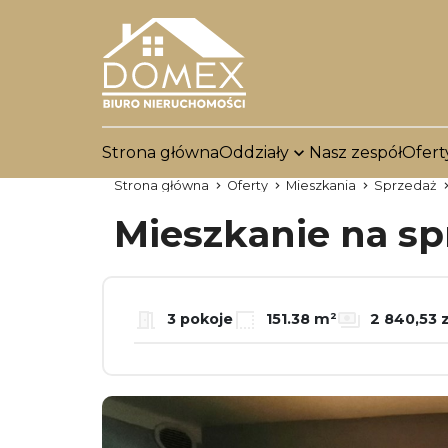
Strona główna
Oddziały
Nasz zespół
Ofert
Strona główna
Oferty
Mieszkania
Sprzedaż
Mieszkanie na s
3 pokoje
151.38 m²
2 840,53 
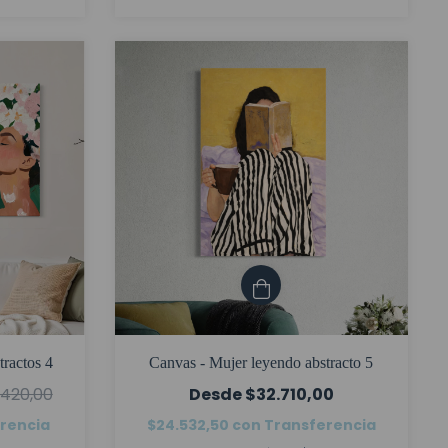
tractos 4
Canvas - Mujer leyendo abstracto 5
.420,00
$32.710,00
rencia
$24.532,50
con
Transferencia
━━━━
→ Task description: Only the pictures stay behind; copy everything else in the records above exactly.

→ Task response:
Strona główna
Oddziały
Nasz zespół
Ofert
Strona główna
Oferty
Mieszkania
Sprzedaż
Mieszkanie na s
3 pokoje
151.38 m²
2 840,53 
tractos 4
Canvas - Mujer leyendo abstracto 5
.420,00
$32.710,00
rencia
$24.532,50
con
Transferencia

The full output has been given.